● **Exercise description**
What is needed is a faithful copy of all the entries, with no pictures in it.

● **Provided data**
---*---

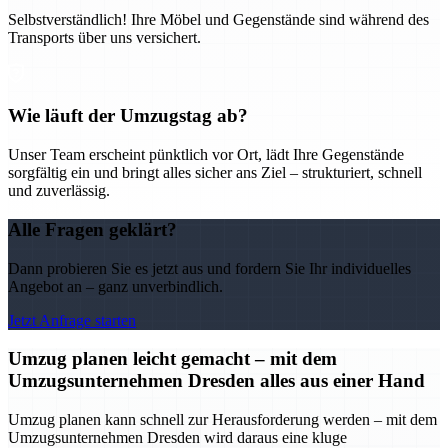
Selbstverständlich! Ihre Möbel und Gegenstände sind während des
Transports über uns versichert.
Wie läuft der Umzugstag ab?
Unser Team erscheint pünktlich vor Ort, lädt Ihre Gegenstände
sorgfältig ein und bringt alles sicher ans Ziel – strukturiert, schnell
und zuverlässig.
Alle Fragen geklärt?
Dann probieren Sie es jetzt aus und fordern Sie Ihr individuelles
Angebot an – ganz unverbindlich.
Jetzt Anfrage starten
Umzug planen leicht gemacht – mit dem
Umzugsunternehmen Dresden alles aus einer Hand
Umzug planen kann schnell zur Herausforderung werden – mit dem
Umzugsunternehmen Dresden wird daraus eine kluge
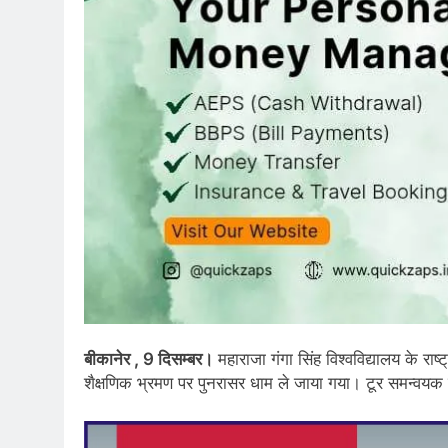
बीकानेर , 9 दिसम्बर।
महाराजा गंगा सिंह विश्वविद्यालय के राष
शैक्षणिक भ्रमण पर पुनरासर धाम ले जाया गया। टूर समन्वयक ए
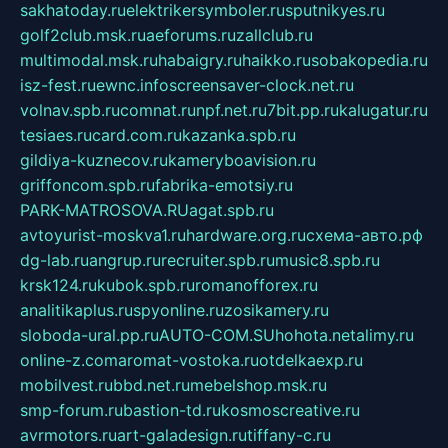
sakhatoday.ru
elektrikersymboler.ru
sputnikyes.ru
golf2club.msk.ru
aeforums.ru
zallclub.ru
multimodal.msk.ru
habaigry.ru
haikko.ru
sobakopedia.ru
isz-fest.ru
ewnc.info
screensaver-clock.net.ru
volnav.spb.ru
comnat.ru
npf.net.ru
7bit.pp.ru
kalugatur.ru
tesiaes.ru
card.com.ru
kazanka.spb.ru
gildiya-kuznecov.ru
kameryboavision.ru
griffoncom.spb.ru
fabrika-emotsiy.ru
PARK-MATROSOVA.RU
agat.spb.ru
avtoyurist-moskva1.ru
hardware.org.ru
схема-авто.рф
dg-lab.ru
angrup.ru
recruiter.spb.ru
music8.spb.ru
krsk124.ru
kubok.spb.ru
romanofforex.ru
analitikaplus.ru
spyonline.ru
zosikamery.ru
sloboda-ural.pp.ru
AUTO-COM.SU
hohota.net
alimy.ru
online-z.com
aromat-vostoka.ru
otdelkaexp.ru
mobilvest.ru
bbd.net.ru
mebelshop.msk.ru
smp-forum.ru
bastion-td.ru
kosmoscreative.ru
avrmotors.ru
art-galadesign.ru
tiffany-c.ru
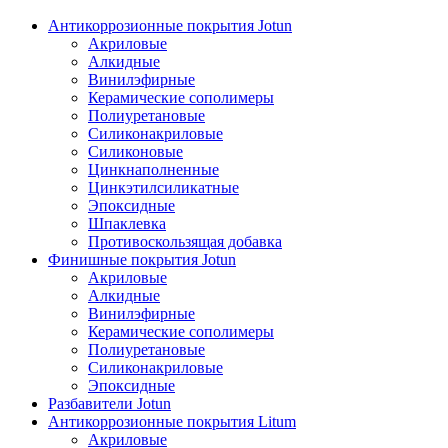
Антикоррозионные покрытия Jotun
Акриловые
Алкидные
Винилэфирные
Керамические сополимеры
Полиуретановые
Силиконакриловые
Силиконовые
Цинкнаполненные
Цинкэтилсиликатные
Эпоксидные
Шпаклевка
Противоскользящая добавка
Финишные покрытия Jotun
Акриловые
Алкидные
Винилэфирные
Керамические сополимеры
Полиуретановые
Силиконакриловые
Эпоксидные
Разбавители Jotun
Антикоррозионные покрытия Litum
Акриловые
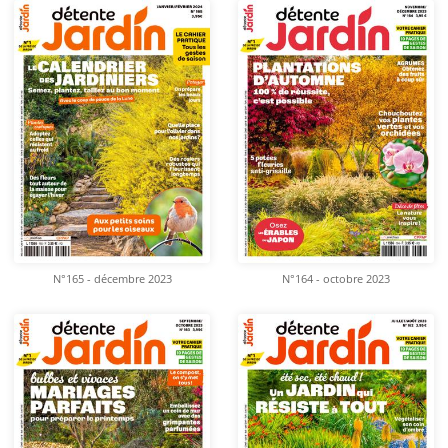
N°165 - décembre 2023
N°164 - octobre 2023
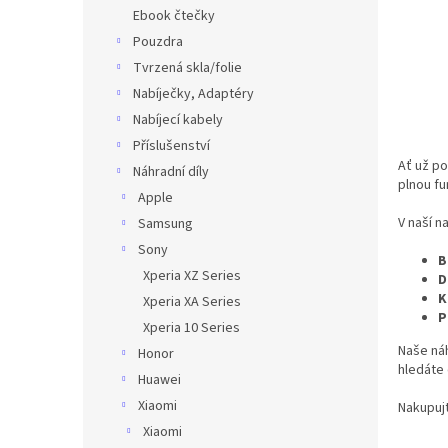
n
Ebook čtečky
e
Pouzdra
l
Tvrzená skla/folie
Nabíječky, Adaptéry
Nabíjecí kabely
Příslušenství
Ať už po
Náhradní díly
plnou fu
Apple
V naší n
Samsung
Sony
B
Xperia XZ Series
D
K
Xperia XA Series
P
Xperia 10 Series
Naše náh
Honor
hledáte 
Huawei
Xiaomi
Nakupujt
Xiaomi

---*---

● **Answer to this task**
Selbstverständlich! Ihre Möbel und Gegenstände sind während des
Transports über uns versichert.
Wie läuft der Umzugstag ab?
Unser Team erscheint pünktlich vor Ort, lädt Ihre Gegenstände
sorgfältig ein und bringt alles sicher ans Ziel – strukturiert, schnell
und zuverlässig.
Alle Fragen geklärt?
Dann probieren Sie es jetzt aus und fordern Sie Ihr individuelles
Angebot an – ganz unverbindlich.
Jetzt Anfrage starten
Umzug planen leicht gemacht – mit dem
Umzugsunternehmen Dresden alles aus einer Hand
Umzug planen kann schnell zur Herausforderung werden – mit dem
Umzugsunternehmen Dresden wird daraus eine kluge
बीकानेर , 9 दिसम्बर।
महाराजा गंगा सिंह विश्वविद्यालय के राष
शैक्षणिक भ्रमण पर पुनरासर धाम ले जाया गया। टूर समन्वयक ए
sakhatoday.ru
elektrikersymboler.ru
sputnikyes.ru
golf2club.msk.ru
aeforums.ru
zallclub.ru
multimodal.msk.ru
habaigry.ru
haikko.ru
sobakopedia.ru
isz-fest.ru
ewnc.info
screensaver-clock.net.ru
volnav.spb.ru
comnat.ru
npf.net.ru
7bit.pp.ru
kalugatur.ru
tesiaes.ru
card.com.ru
kazanka.spb.ru
gildiya-kuznecov.ru
kameryboavision.ru
griffoncom.spb.ru
fabrika-emotsiy.ru
PARK-MATROSOVA.RU
agat.spb.ru
avtoyurist-moskva1.ru
hardware.org.ru
схема-авто.рф
dg-lab.ru
angrup.ru
recruiter.spb.ru
music8.spb.ru
krsk124.ru
kubok.spb.ru
romanofforex.ru
analitikaplus.ru
spyonline.ru
zosikamery.ru
sloboda-ural.pp.ru
AUTO-COM.SU
hohota.net
alimy.ru
online-z.com
aromat-vostoka.ru
otdelkaexp.ru
mobilvest.ru
bbd.net.ru
mebelshop.msk.ru
smp-forum.ru
bastion-td.ru
kosmoscreative.ru
avrmotors.ru
art-galadesign.ru
tiffany-c.ru
Антикоррозионные покрытия Jotun
Акриловые
Алкидные
Винилэфирные
Керамические сополимеры
Полиуретановые
Силиконакриловые
Силиконовые
Цинкнаполненные
Цинкэтилсиликатные
Эпоксидные
Шпаклевка
Противоскользящая добавка
Финишные покрытия Jotun
Акриловые
Алкидные
Винилэфирные
Керамические сополимеры
Полиуретановые
Силиконакриловые
Эпоксидные
Разбавители Jotun
Антикоррозионные покрытия Litum
Акриловые
N°165 - décembre 2023
N°164 - octobre 2023
n
Ebook čtečky
e
Pouzdra
l
Tvrzená skla/folie
Nabíječky, Adaptéry
Nabíjecí kabely
Příslušenství
Ať už po
Náhradní díly
plnou fu
Apple
V naší n
Samsung
Sony
B
Xperia XZ Series
D
K
Xperia XA Series
P
Xperia 10 Series
Naše náh
Honor
hledáte 
Huawei
Xiaomi
Nakupujt
Xiaomi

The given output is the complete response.